Extracted page text data
----

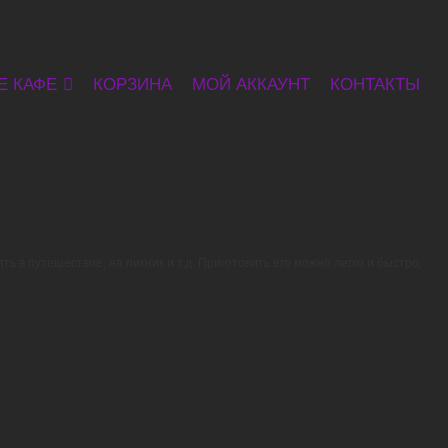
Е КАФЕ
КОРЗИНА
МОЙ АККАУНТ
КОНТАКТЫ
 в путешествие, на пикник и т.д. Приготовить его можно легко и быстро,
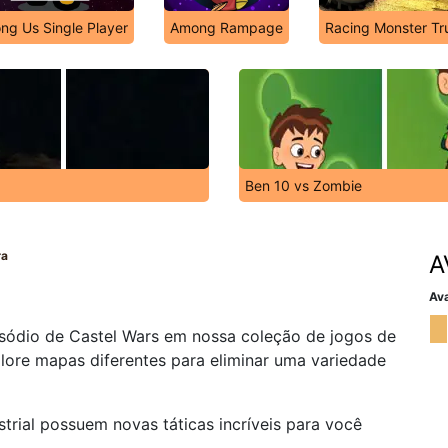
ng Us Single Player
Among Rampage
Racing Monster Tr
Ben 10 vs Zombie
ra
A
Ava
isódio de Castel Wars em nossa coleção de jogos de
lore mapas diferentes para eliminar uma variedade
rial possuem novas táticas incríveis para você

----

Task item:
Quote only the lines from the line containing "Among Rampage" through the end of the entries, keeping the first and the last.

Expected answer:
Among Rampage
Racing Monster Tr
Ben 10 vs Zombie
ra
A
Ava
isódio de Castel Wars em nossa coleção de jogos de
lore mapas diferentes para eliminar uma variedade
rial possuem novas táticas incríveis para você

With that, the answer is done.